Installing from python pip

pip3 install model-server

Method 2:

Creating wheel from github

  1. clone the repository
  2. Run bash create_pip_wheel_and_upload.sh. This will prompt for userid and password. You can ctrl-c this
  3. Then install the created wheel

Method 3:

No installation. Using the source code directly.

If this is the case, you need to compile the protobufs. Run bash compile_protobufs.sh. Then add the project root to your $PYTHONPATH.

Note:

Method 2 and 3 requires libprotoc>=3.6.0

Why Model-Server?

Taking deep learning models to production at scale is not a very straight forward process. If you are using Tensorflow then you have Tensorflow Serving. But, if you are using other frameworks like PyTorch, MXNet, scikit-learn etc. Taking your model to production is not very straight forward (Flask, Django and other ReST frameworks). Ideally you should be able to extend Tensorflow Serving to support models from other frameworks also but, this is extremly cumbersome! Thus, to bridge this gap we have Model-Server: A high performance framework neutral serving solution! The idea is: if you are able to train your model in python you should be able to deploy at scale using pure python

Salient Features

Model-Server is heavily inspired from Tensorflow Serving

  • Out of box client side batching support
  • Pure python implementation: You don't need to fiddle around with C++ to have a scalable deployment solution
  • Framework neutral: Using PyTorch, MXNet etc? Don't worry! The solution is platform neutral. If you can use a framework to train in python-3, Model-Server can deploy it at scale
  • Single server for multi-framework and multi-models: You can host multiple models using the same framework or a mixture of multiple PyTorch, MXNet, scikit-learn Tensorflow etc models!

Getting started

The core of Model Server is a Servable. A servable is nothing but a python class containing your model's prediction definition which will be served by the Model-Server.

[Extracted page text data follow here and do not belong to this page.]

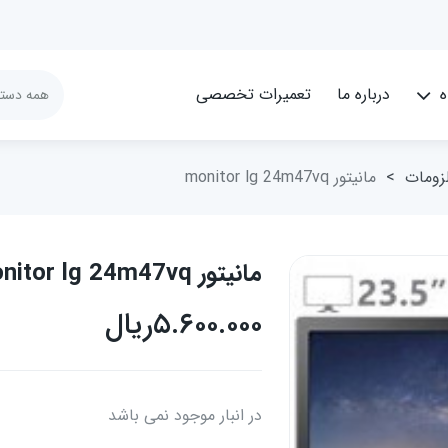
ه
درباره ما
تعمیرات تخصصی
لزومات
>
مانیتور monitor lg 24m47vq
مانیتور monitor lg 24m47vq
۵.۶۰۰.۰۰۰
ریال
در انبار موجود نمی باشد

All servables must inherit from model_server.Servable for the Model-Server to serve it.

To deploy your model to production with Model Server, you just have to write a single python-3 file containing a class which inherits from model_server.Servable and has the following two methods:

predict(self, input_array_dict)
get_model_info(self, list_of_model_info_dict)

Now run the floowing to start the server in 5001 port

python -m model_server.runserver path_to_custom_servable_file.py

For more info on command line arguments:

python -m model_server.runserver --help

A simple example

create a file called simple_servable.py with the following contents:

import numpy as np
from model_server import Servable


class my_custom_servable(Servable):
    def __init__(self, args):
        # args contains values from ArgumentParser
        # Thus you can pass any kwargs via command line and you get them here
        pass

    def predict(self, input_array_dict):
        """This method is responsible for the gRPC call GetPredictions().
        All custom servables must define this method.

        Arguments:
            input_array_dict (dict): The PredictionRequest proto decoded as a python dictionary.

        # example
        input_array_dict = {
                           "input_tensor_name1": numpy array,
                           "input_tensor_name2": numpy array
                            }

        Returns:
            A python dictionary with key (typically output name) and value as numpy array of predictions

        # example
        output = {
                   "output_tensor_name1": numpy array,
                   "output_tensor_name2": numpy array
                  }
        """
        print(input_array_dict)
        return ({"output_array1": np.array([100, 200]).astype(np.float32),
                 "output_array2": np.array(["foo".encode(),"bar".encode()]).astype(object),  # you can get and pass strings encoded as bytes also
                 })

    def get_model_info(self, list_of_model_info_dict):
        """This method which is responsible for the call GetModelInfo()

        Arguments:
            list_of_model_info_dict (list/tuple): A list containing model_info_dicts

        Note:
            model_info_dict contains the following keys:

            {
                "name": "model name as string"
                "version": "version as string"
                "status": "status string"
                "misc": "string with miscellaneous info"
            }

        Returns:
            list_of_model_info_dict (dict): containing the model and server info. This is similar to the function input
        """
        return [{"name": "first_model", "version": 1, "status": "up"},
                {"name": "second_model", "version": 2, "status": "up", "misc": "Other miscellaneous details"}]

Now run:

python -m model_server.runserver path/to/simple_servable.py

To start the gRPC server!

Now let's define the client!

import grpc
import numpy as np

from model_server import server_pb2, server_pb2_grpc
from model_server.utils import create_tensor_proto
from model_server.utils import create_predict_request
from model_server.utils import create_array_from_proto
from model_server.utils import create_model_info_proto

channel = grpc.insecure_channel('localhost:5001')  # default port
# create a stub (client)
stub = server_pb2_grpc.ModelServerStub(channel)
input_array_dict = {"input1":create_tensor_proto(np.array([1,2]).astype(np.uint8)),
                    "input2":create_tensor_proto(np.array([[10.0,11.0], [12.0,13.0]]).astype(np.float32)),
                    "input3":create_tensor_proto(np.array(["Hi".encode(), "Hello".encode(), "test".encode()]).astype(object))
                   }
# create the prediction request
predict_request= create_predict_request(input_array_dict, name="simple_call")
# make the call
response = stub.GetPredictions(predict_request)

# decode the response
print(create_array_from_proto(response.outputs["output_array1"]))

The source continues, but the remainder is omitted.